Wednesday, August 5, 2009

Ah! The Great Expectation!

Here I am, with a perfect opportunity to practice. Mind you it is difficult to do so, at least for me. Lot more easy to chant - "form is emptiness and emptiness is form", much more difficult to do (we are reading Heart Sutra for a class at my Zen Center). I am putting effort in something, something that is necessary for sustenance of this form (body and mind). I am impatient, I want quick results and I want it to get over soon. It might take some effort and I don't want to spend a lot of effort. Do you see all the "wants" I have just listed?

I am thankful that mindfulness is allowing me to see this process. If it was before I embarked on path, the sheer stress and pa nick would have consumed my being. I still have those two companions but, I am able to let go of effort as "just effort", a part of my "suchness", nothing more to it. Actually, at times, I am able to enjoy the effort (nice!). I am able to look at stress and tell myself that it is empty of self existence, I need not let that poison spread in my body and mind and when I look into source of stress, it is my lack of confidence in the ability of life. Zen has enabled me to see the beauty of life, how perfect it is and how much I fail to notice it. It has enabled me to see that I don't live life with all my planning and procuring and calculating risk, but rather it lives me, supports me and enables me. I am not able to see this all the time but, I am thankful for times when I can. I have confidence in the myriad dharmas...:). My teacher said yesterday - be curious, see what life offers. In order to be curious, I have to leave my plans aside and give life room to show me what I cannot imagine and plan for...:).

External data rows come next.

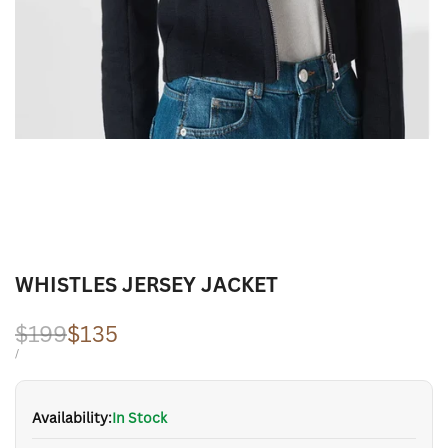
WHISTLES JERSEY JACKET
Regular
$199
Sale
$135
price
price
UNIT
PER
/
PRICE
Availability:
In Stock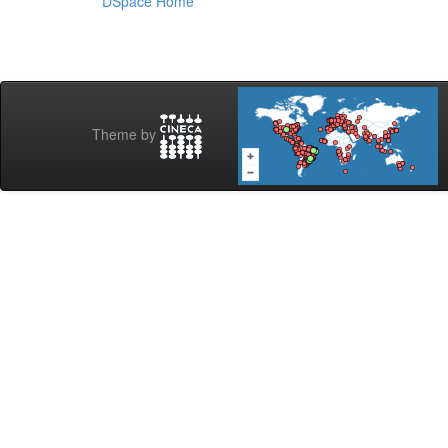
DSpace Home
Theme by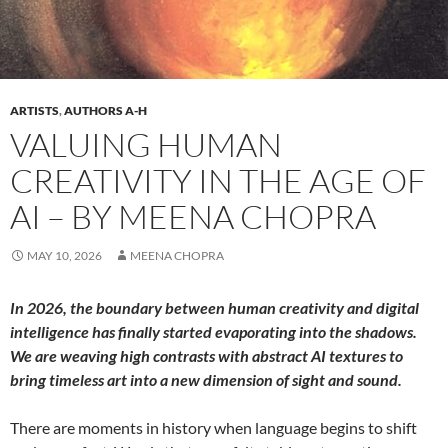
ARTISTS
,
AUTHORS A-H
VALUING HUMAN
CREATIVITY IN THE AGE OF
AI – BY MEENA CHOPRA
MAY 10, 2026
MEENA CHOPRA
In 2026, the boundary between human creativity and digital
intelligence has finally started evaporating into the shadows.
We are weaving high contrasts with abstract AI textures to
bring timeless art into a new dimension of sight and sound.
There are moments in history when language begins to shift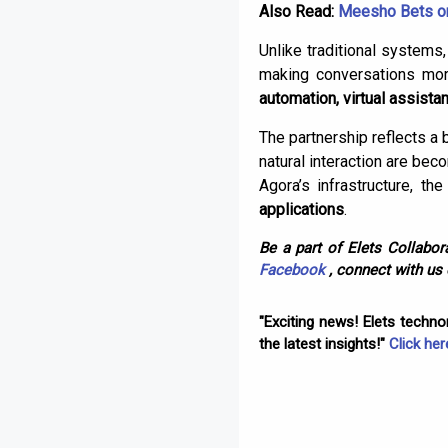
Also Read:
Meesho Bets on
Unlike traditional systems
making conversations more 
automation, virtual assista
The partnership reflects a
natural interaction are bec
Agora’s infrastructure, 
applications
.
Be a part of Elets Collabora
Facebook
, connect with us
"Exciting news! Elets techn
the latest insights!"
Click her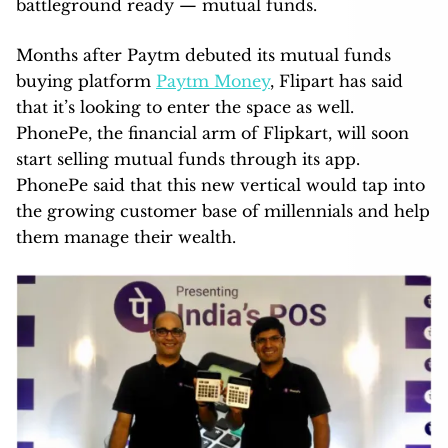
battleground ready — mutual funds.
Months after Paytm debuted its mutual funds
buying platform
Paytm Money
, Flipart has said
that it’s looking to enter the space as well.
PhonePe, the financial arm of Flipkart, will soon
start selling mutual funds through its app.
PhonePe said that this new vertical would tap into
the growing customer base of millennials and help
them manage their wealth.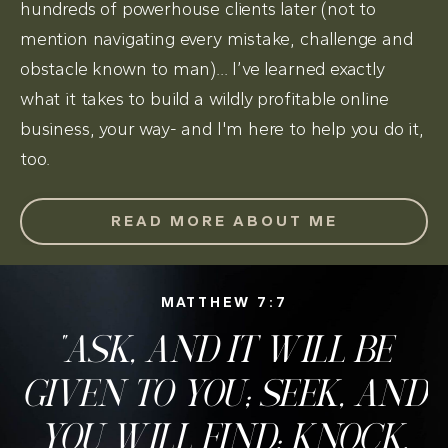
hundreds of powerhouse clients later (not to
mention navigating every mistake, challenge and
obstacle known to man)... I’ve learned exactly
what it takes to build a wildly profitable online
business, your way- and I'm here to help you do it,
too.
READ MORE ABOUT ME
MATTHEW 7:7
"ASK, AND IT WILL BE
GIVEN TO YOU; SEEK, AND
YOU WILL FIND; KNOCK,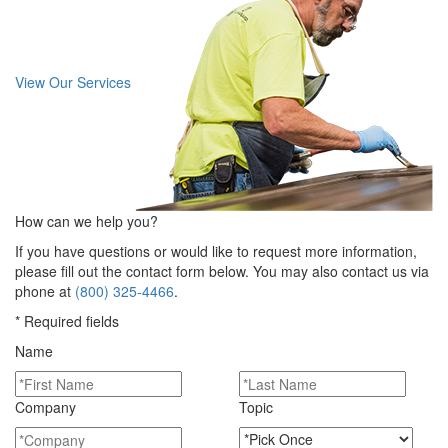
View Our Services
How can we help you?
If you have questions or would like to request more information,
please fill out the contact form below. You may also contact us via
phone at
(800) 325-4466
.
* Required fields
Name
Company
Topic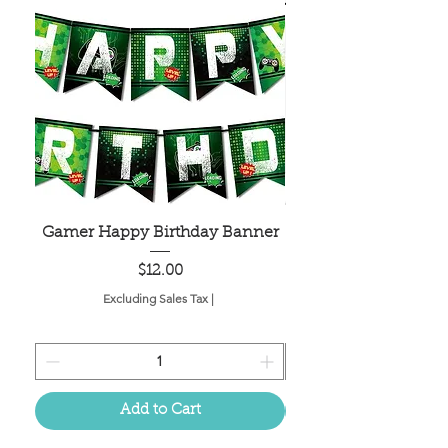
Gamer Happy Birthday Banner
Painted Dot Tabl
Price
$12.00
Excluding Sales Tax
|
Add to Cart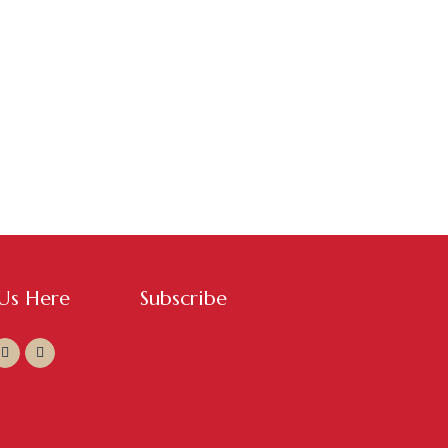
 Us Here
Subscribe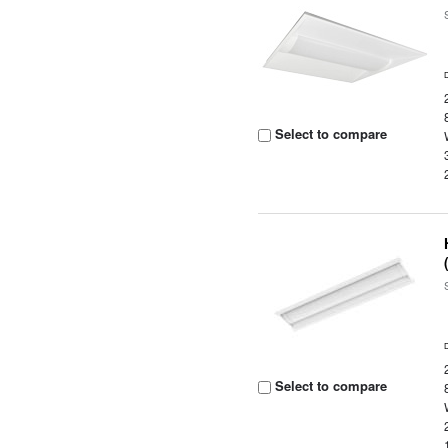
Select to compare
Select to compare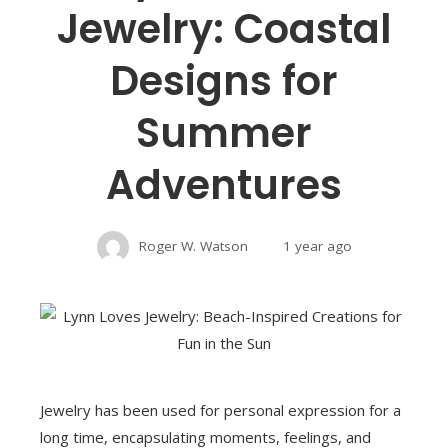
Jewelry: Coastal
Designs for
Summer
Adventures
Roger W. Watson
1 year ago
Jewelry has been used for personal expression for a
long time, encapsulating moments, feelings, and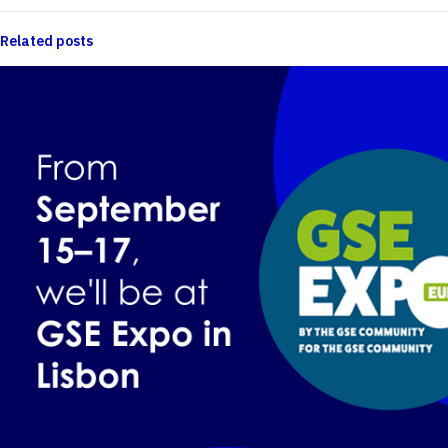
Related posts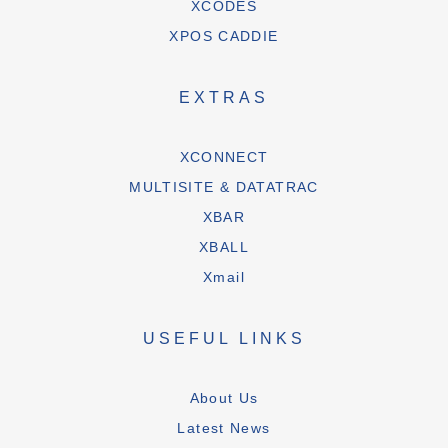
XCODES
XPOS CADDIE
EXTRAS
XCONNECT
MULTISITE & DATATRAC
XBAR
XBALL
Xmail
USEFUL LINKS
About Us
Latest News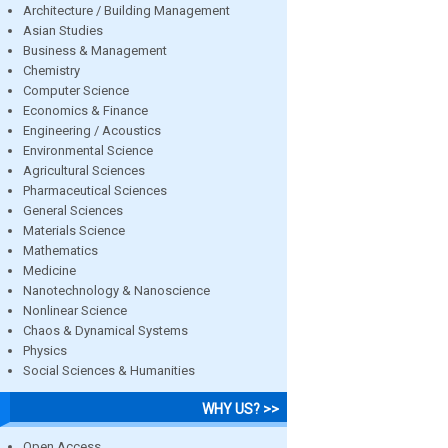
Architecture / Building Management
Asian Studies
Business & Management
Chemistry
Computer Science
Economics & Finance
Engineering / Acoustics
Environmental Science
Agricultural Sciences
Pharmaceutical Sciences
General Sciences
Materials Science
Mathematics
Medicine
Nanotechnology & Nanoscience
Nonlinear Science
Chaos & Dynamical Systems
Physics
Social Sciences & Humanities
WHY US? >>
Open Access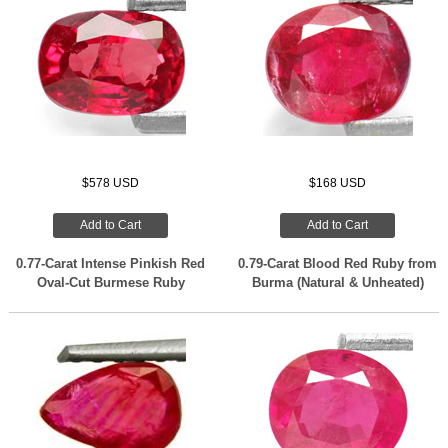
$578 USD
$168 USD
Add to Cart
Add to Cart
0.77-Carat Intense Pinkish Red
0.79-Carat Blood Red Ruby from
Oval-Cut Burmese Ruby
Burma (Natural & Unheated)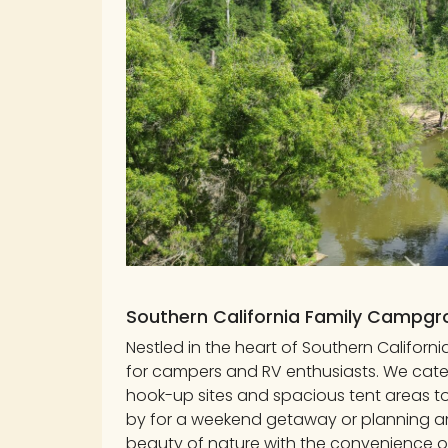
Southern California Family Campg
Nestled in the heart of Southern Califor
for campers and RV enthusiasts. We cater 
hook-up sites and spacious tent areas 
by for a weekend getaway or planning a
beauty of nature with the convenience o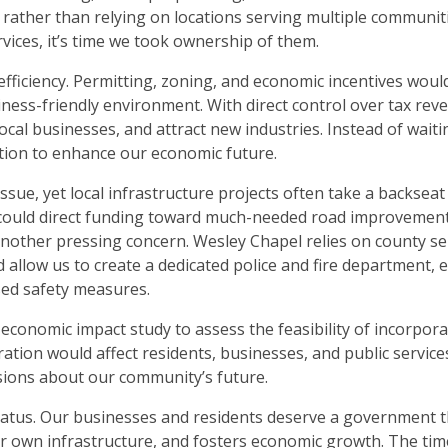
 rather than relying on locations serving multiple communiti
vices, it’s time we took ownership of them.
efficiency. Permitting, zoning, and economic incentives woul
iness-friendly environment. With direct control over tax rev
cal businesses, and attract new industries. Instead of waiti
ction to enhance our economic future.
issue, yet local infrastructure projects often take a backseat
we could direct funding toward much-needed road improvemen
 another pressing concern. Wesley Chapel relies on county se
 allow us to create a dedicated police and fire department, 
sed safety measures.
onomic impact study to assess the feasibility of incorpora
ration would affect residents, businesses, and public service
isions about our community’s future.
atus. Our businesses and residents deserve a government t
 our own infrastructure, and fosters economic growth. The ti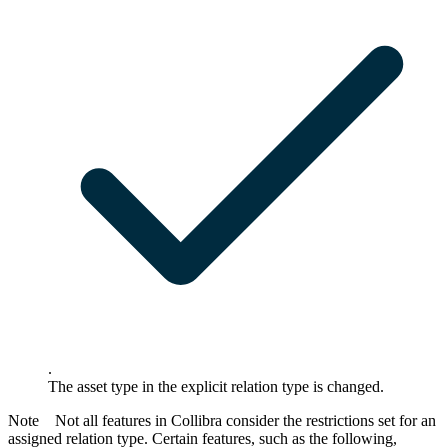
.
The asset type in the explicit relation type is changed.
Note
Not all features in
Collibra
consider the restrictions set for an
assigned relation type. Certain features, such as the following,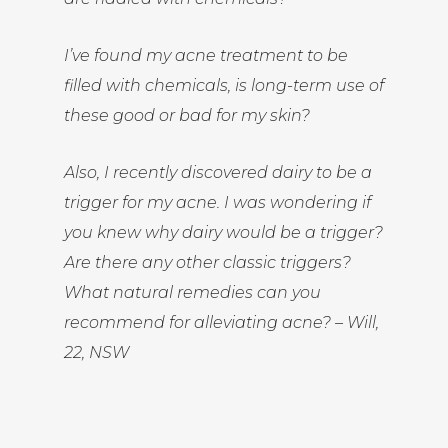
I’ve found my acne treatment to be
filled with chemicals, is long-term use of
these good or bad for my skin?
Also, I recently discovered dairy to be a
trigger for my acne. I was wondering if
you knew why dairy would be a trigger?
Are there any other classic triggers?
What natural remedies can you
recommend for alleviating acne? – Will,
22, NSW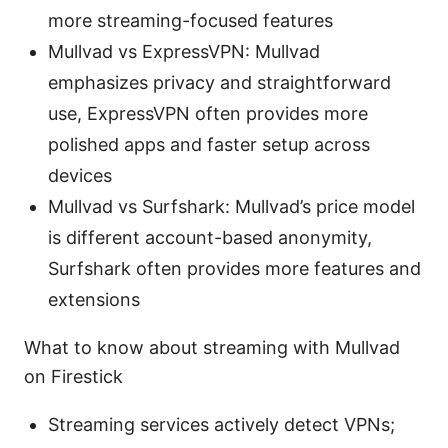
more streaming-focused features
Mullvad vs ExpressVPN: Mullvad
emphasizes privacy and straightforward
use, ExpressVPN often provides more
polished apps and faster setup across
devices
Mullvad vs Surfshark: Mullvad’s price model
is different account-based anonymity,
Surfshark often provides more features and
extensions
What to know about streaming with Mullvad
on Firestick
Streaming services actively detect VPNs;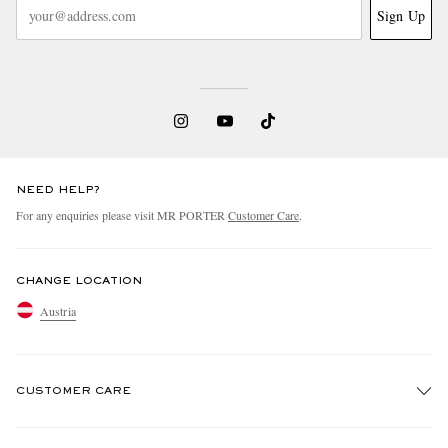
Sign Up
NEED HELP?
For any enquiries please visit MR PORTER
Customer Care
.
CHANGE LOCATION
Austria
CUSTOMER CARE
Track An Order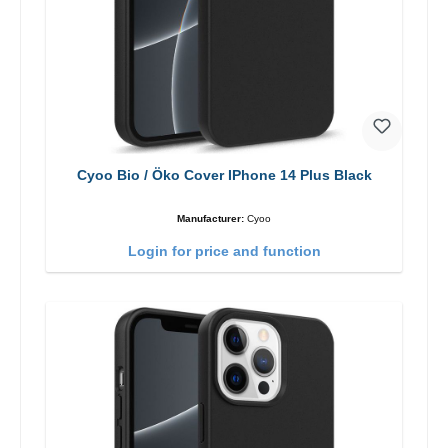
Cyoo Bio / Öko Cover IPhone 14 Plus Black
Manufacturer:
Cyoo
Login for price and function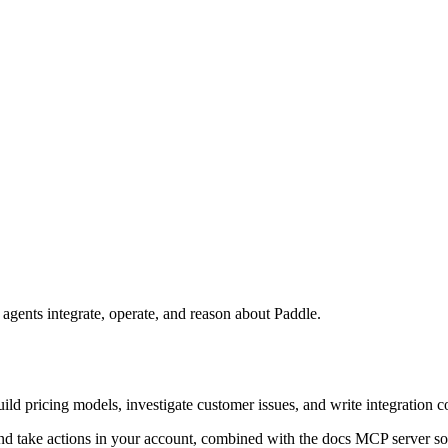
agents integrate, operate, and reason about Paddle.
build pricing models, investigate customer issues, and write integratio
nd take actions in your account, combined with the docs MCP server so 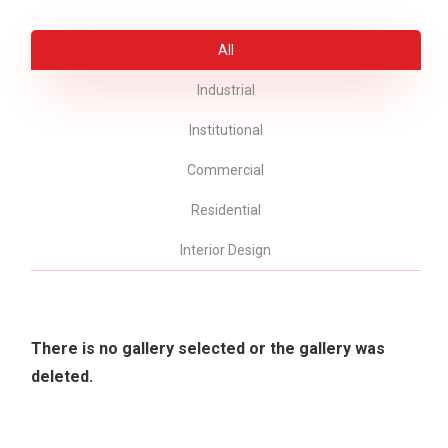
All
Industrial
Institutional
Commercial
Residential
Interior Design
There is no gallery selected or the gallery was
deleted.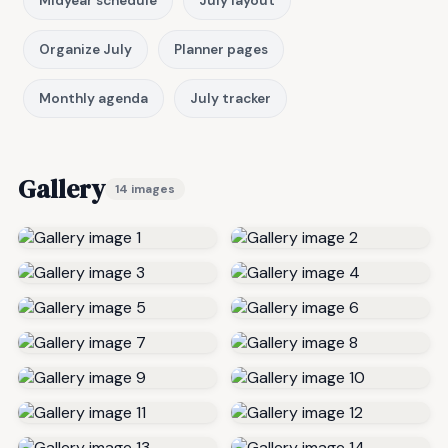
Midyear schedule
July layout
Organize July
Planner pages
Monthly agenda
July tracker
Gallery
14 images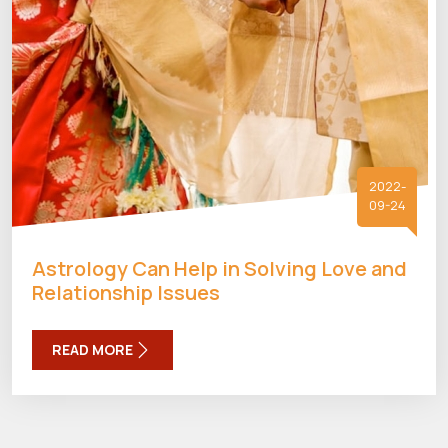
2022-
09-24
Astrology Can Help in Solving Love and
Relationship Issues
READ MORE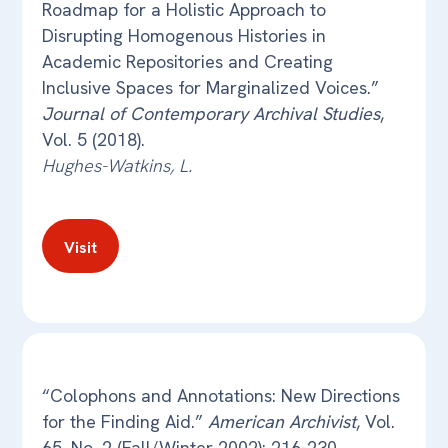
Roadmap for a Holistic Approach to
Disrupting Homogenous Histories in
Academic Repositories and Creating
Inclusive Spaces for Marginalized Voices.”
Journal of Contemporary Archival Studies
,
Vol. 5 (2018).
Hughes-Watkins, L.
Visit
“Colophons and Annotations: New Directions
for the Finding Aid.”
American Archivist
, Vol.
65, No. 2 (Fall/Winter 2002): 216-230.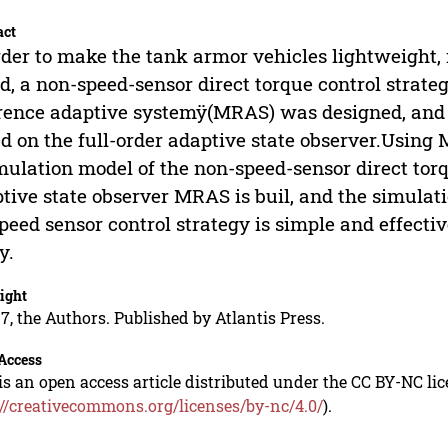
act
rder to make the tank armor vehicles lightweight, 
d, a non-speed-sensor direct torque control strat
rence adaptive systemÿ(MRAS) was designed, and
d on the full-order adaptive state observer.Using
mulation model of the non-speed-sensor direct torq
tive state observer MRAS is buil, and the simulati
peed sensor control strategy is simple and effecti
y.
ight
7, the Authors. Published by Atlantis Press.
Access
is an open access article distributed under the CC BY-NC li
://creativecommons.org/licenses/by-nc/4.0/
).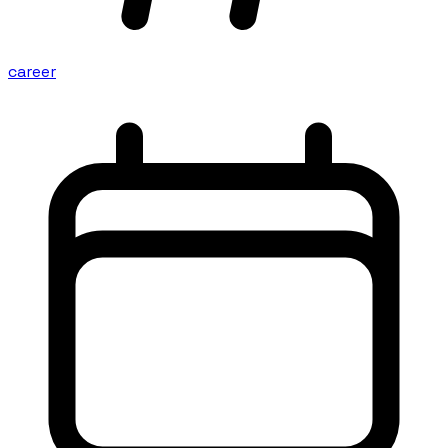
career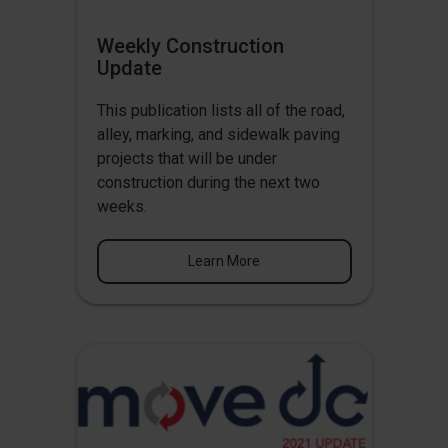
Weekly Construction
Update
This publication lists all of the road,
alley, marking, and sidewalk paving
projects that will be under
construction during the next two
weeks.
Learn More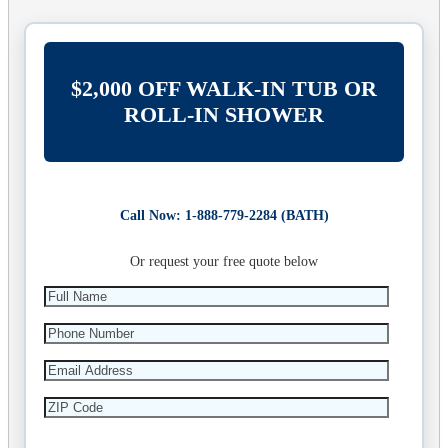
$2,000 OFF WALK-IN TUB OR
ROLL-IN SHOWER
Call Now: 1-888-779-2284 (BATH)
Or request your free quote below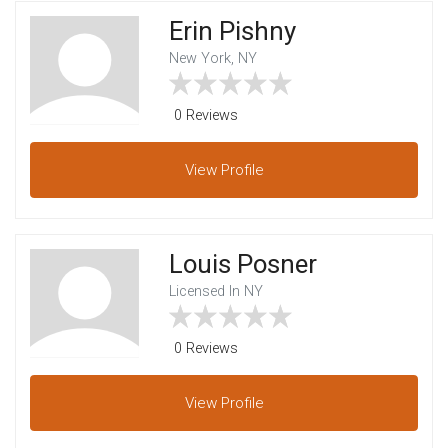
Erin Pishny
New York, NY
0 Reviews
View
Profile
Louis Posner
Licensed In NY
0 Reviews
View
Profile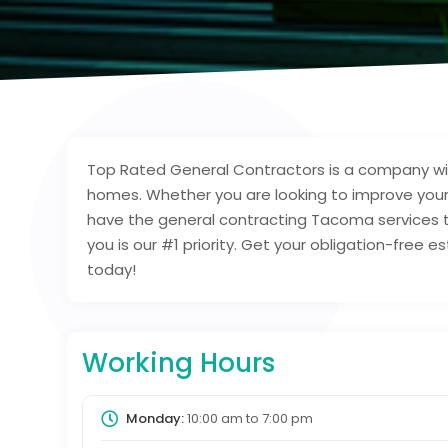
Top Rated General Contractors is a company wit
homes. Whether you are looking to improve your
have the general contracting Tacoma services 
you is our #1 priority. Get your obligation-free
today!
Working Hours
Monday:
10:00 am
to
7:00 pm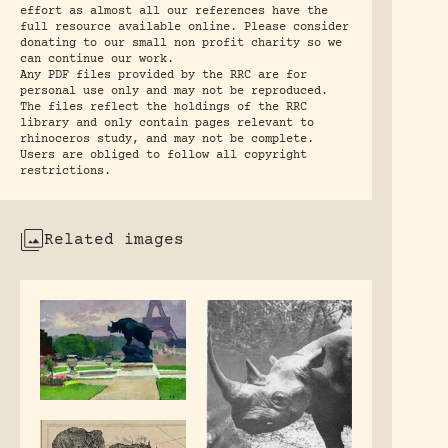
effort as almost all our references have the
full resource available online. Please consider
donating to our small non profit charity so we
can continue our work.
Any PDF files provided by the RRC are for
personal use only and may not be reproduced.
The files reflect the holdings of the RRC
library and only contain pages relevant to
rhinoceros study, and may not be complete.
Users are obliged to follow all copyright
restrictions.
Related images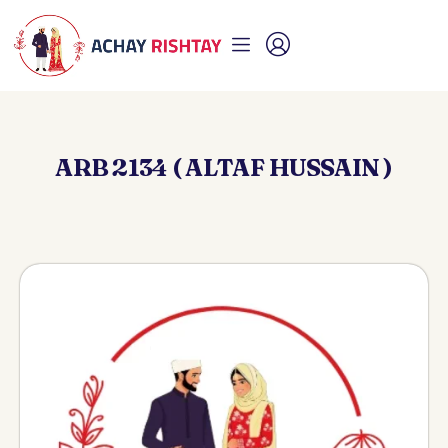
ARB 2134 ( ALTAF HUSSAIN )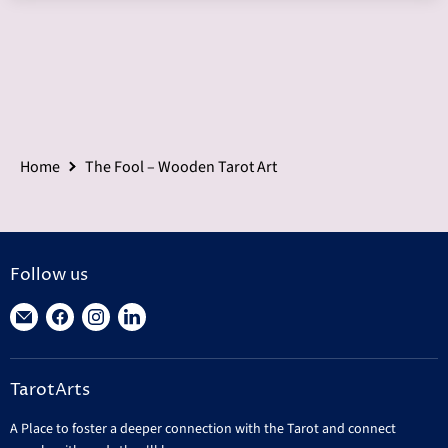
Home
The Fool – Wooden Tarot Art
Follow us
Find
Find
Find
Find
us
us
us
us
on
on
on
on
TarotArts
E-
Facebook
Instagram
LinkedIn
mail
A Place to foster a deeper connection with the Tarot and connect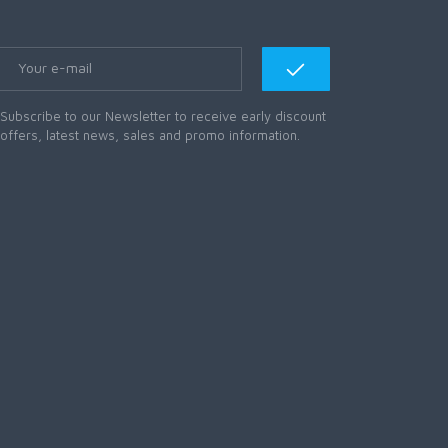
Subscribe to our Newsletter to receive early discount
offers, latest news, sales and promo information.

It is 5:30 AM EST now, perfect time to sit. The cushion awaits me.

Monday, February 16, 2009

How free are we?

Have been thinking about it for sometime and here it is now in ink. We talk about being free and freedom is basically considered as a right to do what one wants to do - of course in the limits of social and judicial laws. You are not free to steal or to commit murder. I have had the good fortune of living my life in a free country so far. I was raised in India where social taboos are stronger, still you are free to a great extent and now I am in US - the ultimate free country. I believed in this definition of freedom for a long time and thanked my good fortune. Whenever, I heard about countries where there were military dictatorship or some other kind of oppression, I felt sorry for its inhabitants.

And then somewhere down the line, I started sitting and as I say, peeling of the onion began. How free I am, if all day I follow my desires and my attachments? How free I am, if my happiness and sorrows are controlled by external factors? Like a programmed robot - give me something that I want (I don't know always the "why" behind the want) and I will be happy, take it away from me and I am sad. Sing my praises and I am happy, criticize me and see how hurt I can get.

Dictionary defines freedom as - "the power to determine action without restraint". So we do not have external restraints, but what about internal ones? What drives us to do certain things and not others - why some of us after fame, some after power, money or beauty? What is the fuel that keeps us going - day after day, year after year, life after life? Where does it come from and how justified is it?

Regarding desires, I found that for some of them, I do not even understand the origin and I just act upon them. Sitting meditation allowed me to look at this process and question my never satisfying chase after desires. If I look carefully, a few of desires are result of conditioning, things that I was programmed to run after either by family or by society or by peer pressure. I feel a few of my desires are a result of my past karma, I need to pay certain debts and hence I am motivated to work in that direction. Because I live in US, I have certain desires and when I go back home to India, I see a whole another set of desires that emerge based upon socioeconomic conditions that prevail there. I have to admit, for some of desires and attachments, I can never find any reason and I just honor their presence.

So, how free we are? Are we in control of our happiness and satisfaction or not?